I’m really not all that surprised. Christians have been trying to save me ever since I became one. So it’s really not all that shocking to have it happen again.
I can’t say it doesn’t hurt though.
The blow was delivered by a truly lovely woman, someone I respect, and who, I believe, was just doing her job. And even though she was so nice about it, it still stung. It stings now even.
And it leaves me wondering who it is that gets to decide what is wholesome and what is not, what is helpful for building others up and what is not, what is beneficial and what is not. Who chooses what is useful and what is not?
I’ve always felt that part of the problem with the church is that is has no feet. We are a giant, wobbly, disjointed body with no feet. If we were a real person, there would be a documentary about our hideous existence. And the freaks that like documentaries about that kinda stuff (me included) would Netflix it, and watch in stunned silence because it would be so totally grotesque to see the Church, all deformed and lumpy, and barely able to speak with her own mouth because even her lips were at odds with each other. We would find out that she was indeed born with feet, but that she hated the idea of any part of her body getting dirty so she used her hands to chop them off. With her misshapen head lagging off to one side, she would slur that she tried for years to make her feet act more like hands, but that they were always a mess, always covered in filth. And even though it was their job to touch the ground, to stand in the dirt, even though they were designed for that, it made the rest of her body so uncomfortable that she let her hands whack ‘em off. Then the feet would come into focus in the background, severed, and floating loosely in a pickle-jar behind her, doing no good for anyone…

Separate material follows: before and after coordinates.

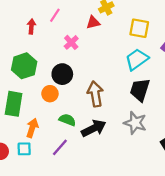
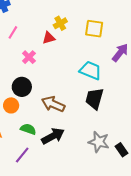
yellow square: (139, 28) -> (94, 29), moved
cyan trapezoid: (137, 59) -> (90, 70), turned 60
brown arrow: (95, 94) -> (53, 104), turned -55
gray star: (135, 123) -> (99, 142), moved

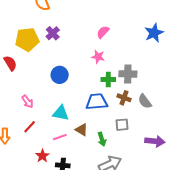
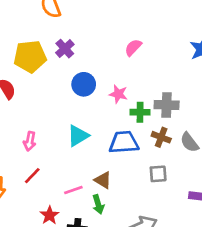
pink star: (98, 57) -> (118, 94), moved
blue circle: (60, 75) -> (84, 84), moved
pink arrow: (27, 102) -> (30, 141), turned 48
cyan triangle: (61, 113) -> (78, 136), moved, turned -42
green arrow: (102, 139) -> (98, 204), moved

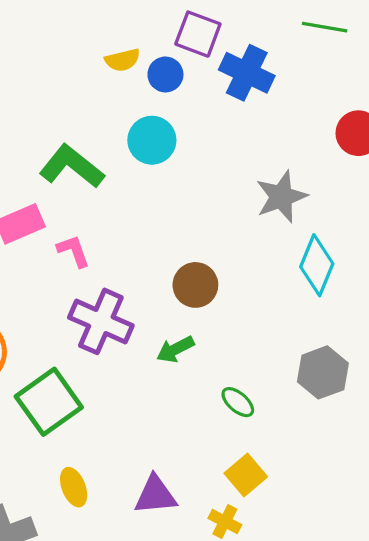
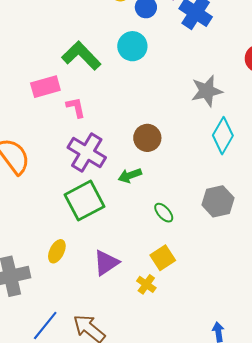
green square: (49, 402) -> (85, 201), moved
yellow ellipse: (74, 487) -> (57, 251), turned 40
purple triangle: (155, 495) -> (106, 263), turned -36

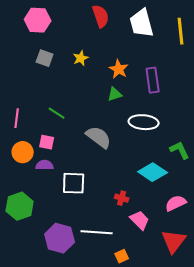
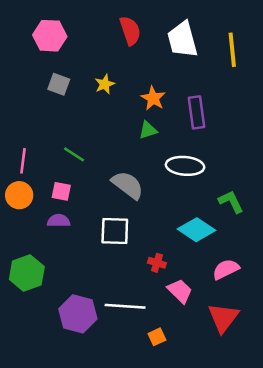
orange circle: (23, 152) -> (19, 195), moved
white square: (74, 183) -> (115, 231), moved

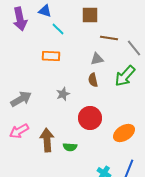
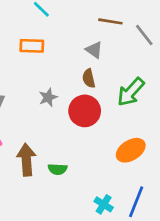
gray triangle: (97, 59) -> (94, 50), turned 48
green arrow: (125, 76) -> (131, 92), moved
red circle: (90, 118) -> (85, 111), moved

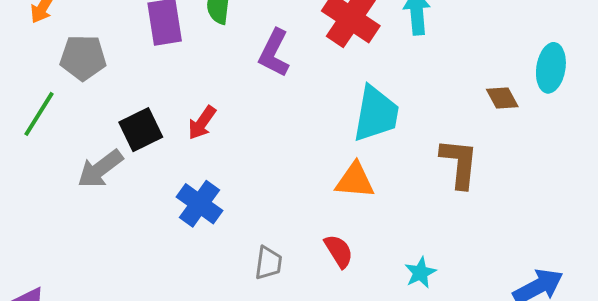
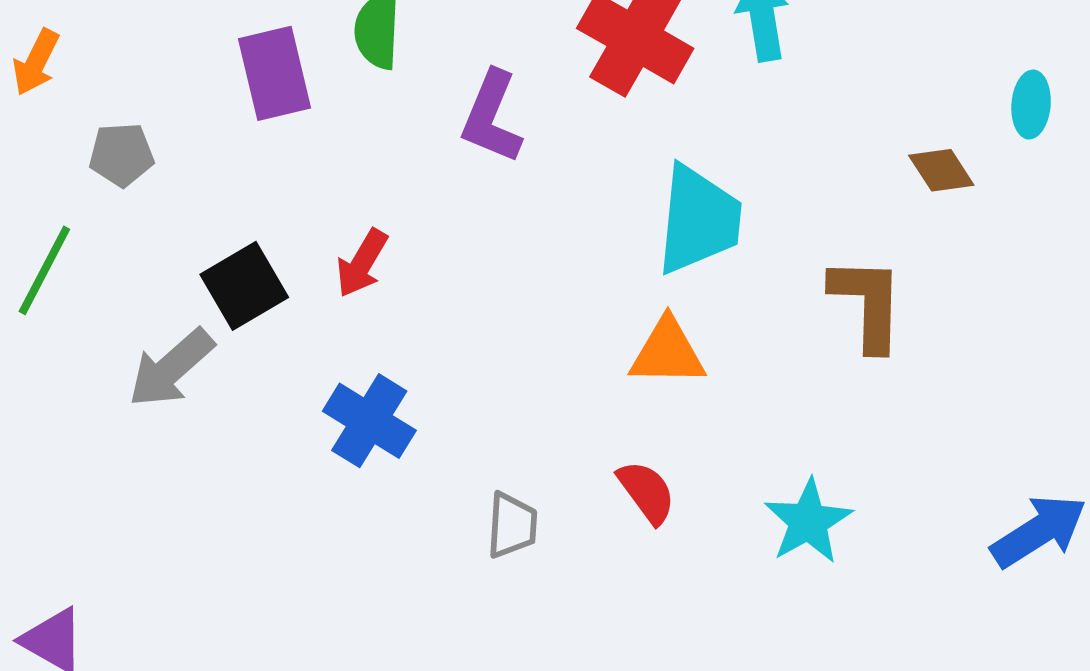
gray pentagon: (83, 58) -> (121, 155), size x0.7
cyan ellipse: (551, 68) -> (1031, 105), size x0.7
cyan star: (420, 273) -> (808, 521), size x1.4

I’m not afraid to get dirty. But it makes some people uncomfortable.
Now I’m being called upon to write a blog for an audience of Christians that don’t like the way I talk. And that pretty much makes me want to stop blogging all together.

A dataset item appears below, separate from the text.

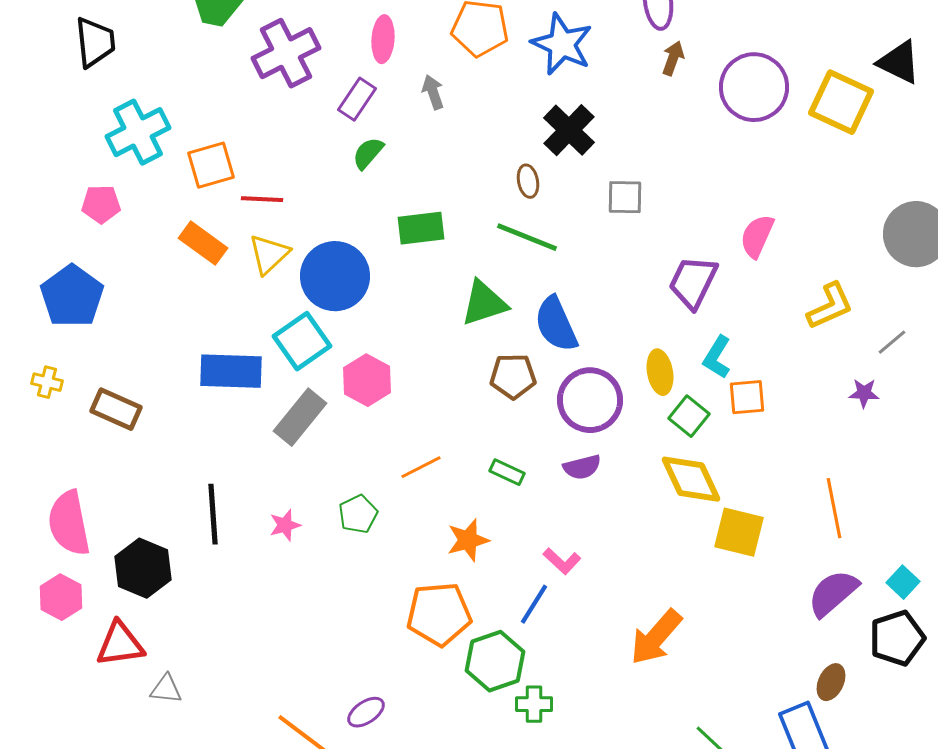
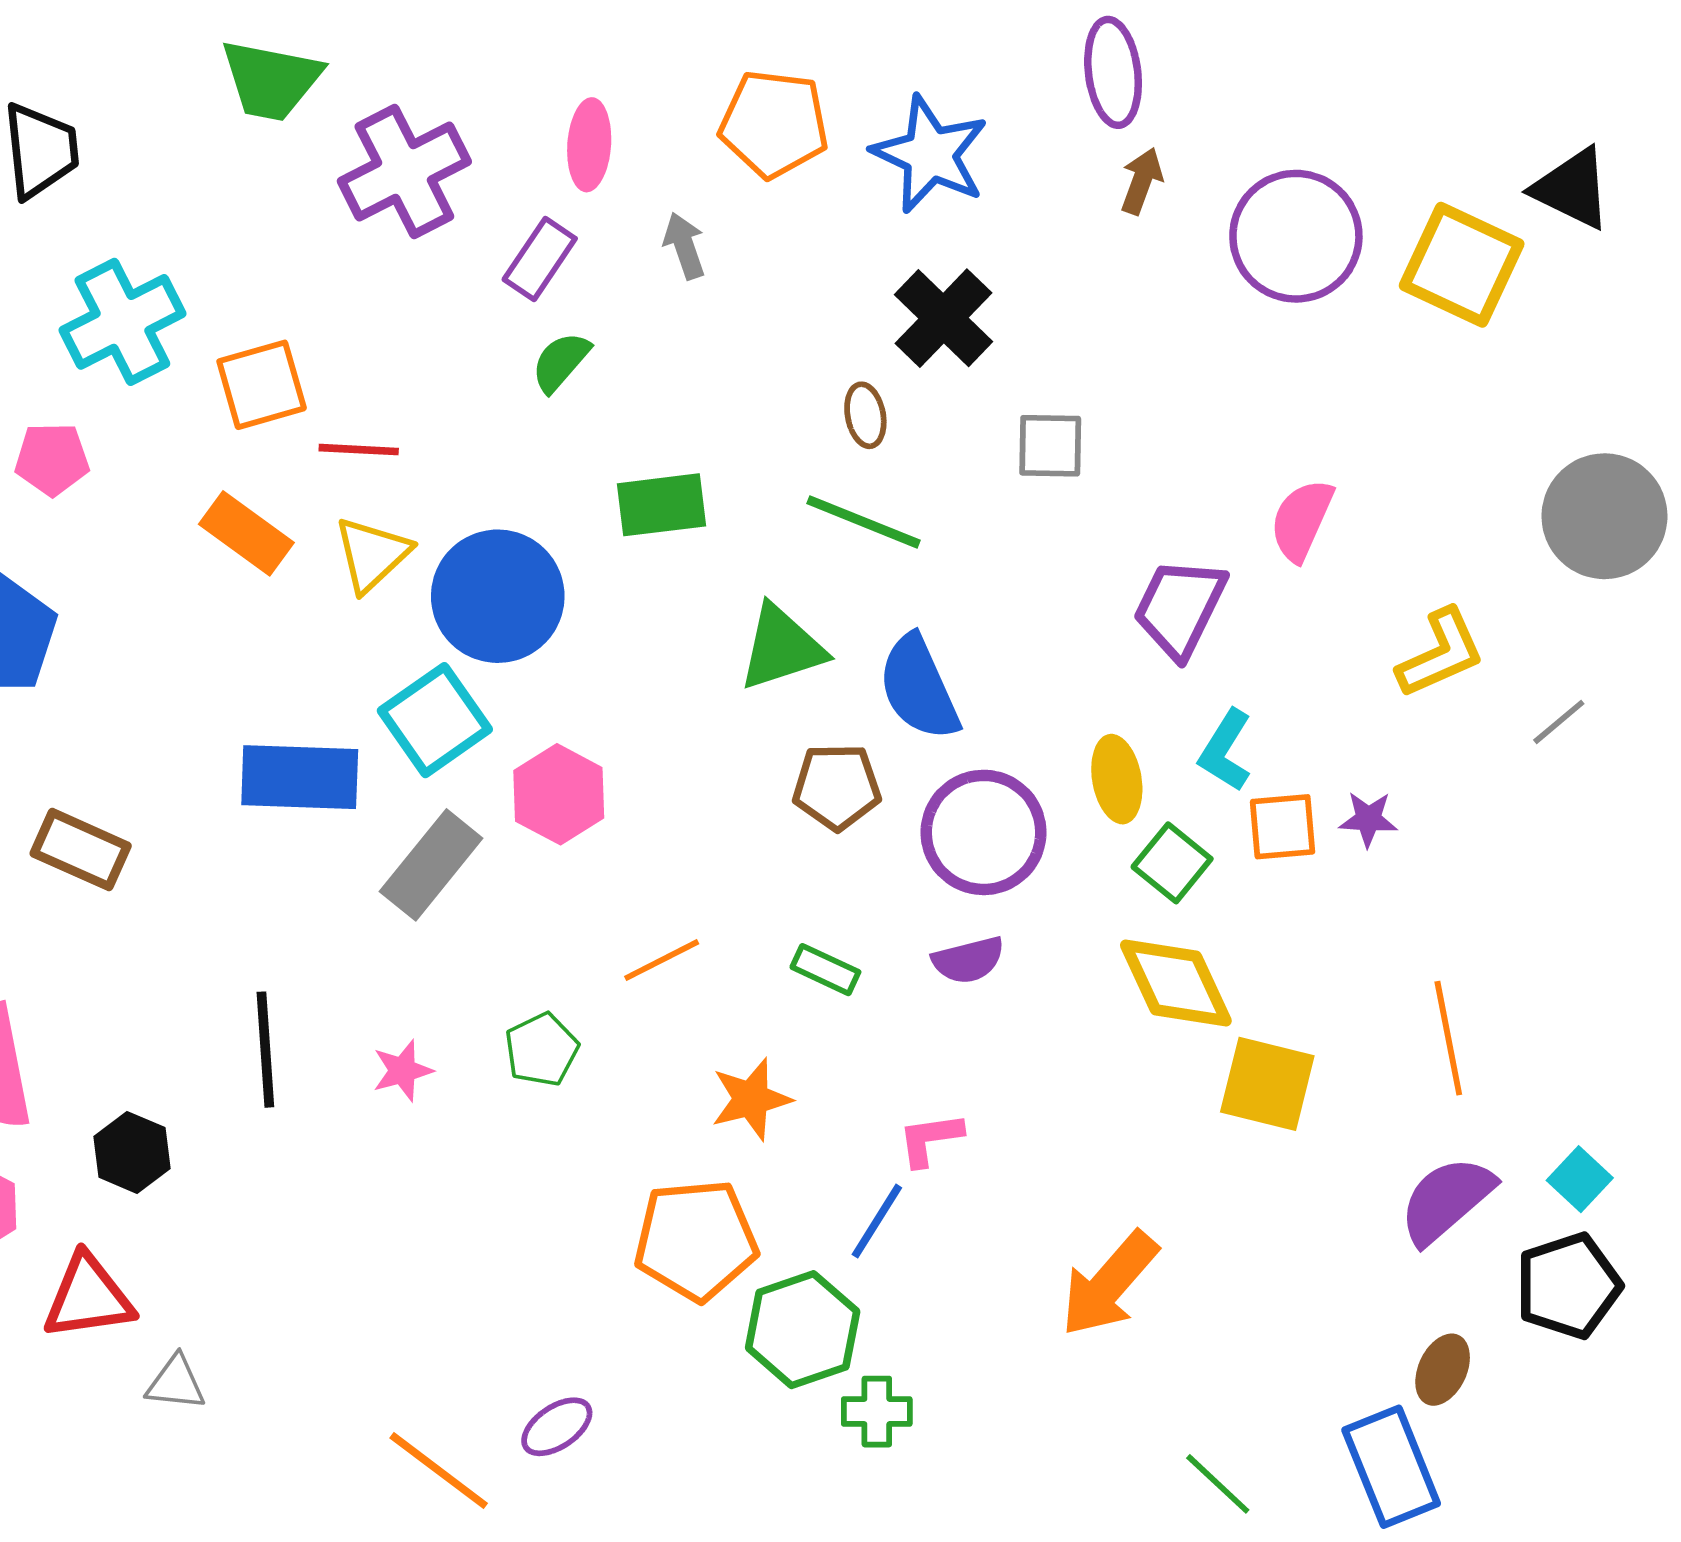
purple star: (864, 393) -> (1368, 819), moved
pink L-shape: (562, 561) -> (930, 1139), turned 129
black hexagon: (143, 568) -> (132, 1152), size x0.7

You know, one of the things that always strikes me as odd, is how often people tell me, “Your honesty is refreshing”, or “Thank you for your transparency”, “Thanks for being ‘real’” And every time I see or hear those words, I think to myself, How sad that honesty, transparency, and realness seem to be such rare commodities of Christ’s Church.

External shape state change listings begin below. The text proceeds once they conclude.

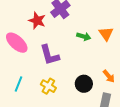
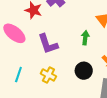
green arrow: (84, 36) -> (85, 38), moved, turned -96

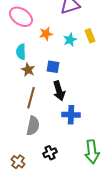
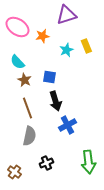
orange star: (46, 34) -> (42, 36), moved
cyan semicircle: (21, 52) -> (17, 62), turned -42
brown line: (31, 98) -> (27, 108), turned -35
blue cross: (71, 115) -> (67, 125), turned -30

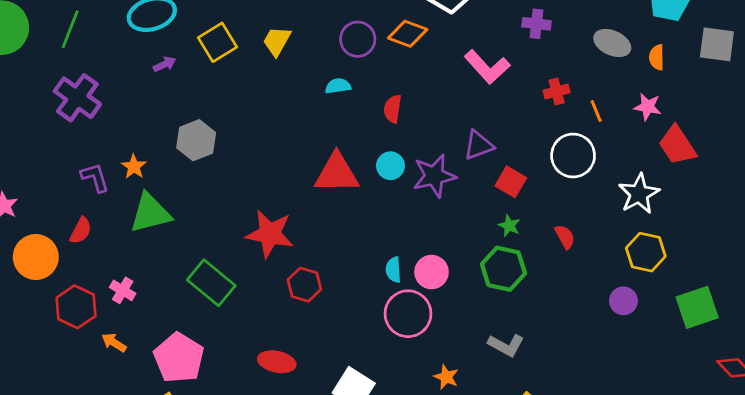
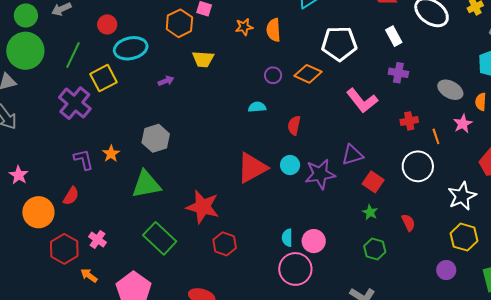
purple circle: (358, 39) -> (273, 75), size x0.7
yellow trapezoid: (277, 41) -> (203, 59), moved, turned -120
yellow square: (217, 42) -> (103, 78), moved
purple arrow: (165, 64) -> (166, 81), moved
pink star: (648, 107) -> (463, 124), moved, turned 30
red triangle: (337, 173) -> (252, 168), turned -32
green triangle: (150, 213) -> (146, 184), moved
green hexagon: (503, 269) -> (375, 249), moved, size x0.7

But, it appears that what is more important to the Church is a facade of “Wholesomeness”, designed by a select few, and insuperable by all.
So where does this leave the feet, like me? Is my choice to act like a hand, or else climb on in the pickle-jar? Ouch….
I dunno. Here’s a little something from 1 Corinthians 12 to chew on:
The eye cannot say to the hand, “I don’t need you!” And the head cannot say to the feet, “I don’t need you!” On the contrary, those parts of the body that seem to be weaker are indispensable, and the parts that we think are less honorable we treat with special honor. And the parts that are unpresentable are treated with special modesty, while our presentable parts need no special treatment. But God has combined the members of the body and has given greater honor to the parts that lacked it, so that there should be no division in the body, but that its parts should have equal concern for each other. If one part suffers, every part suffers with it; if one part is honored, every part rejoices with it.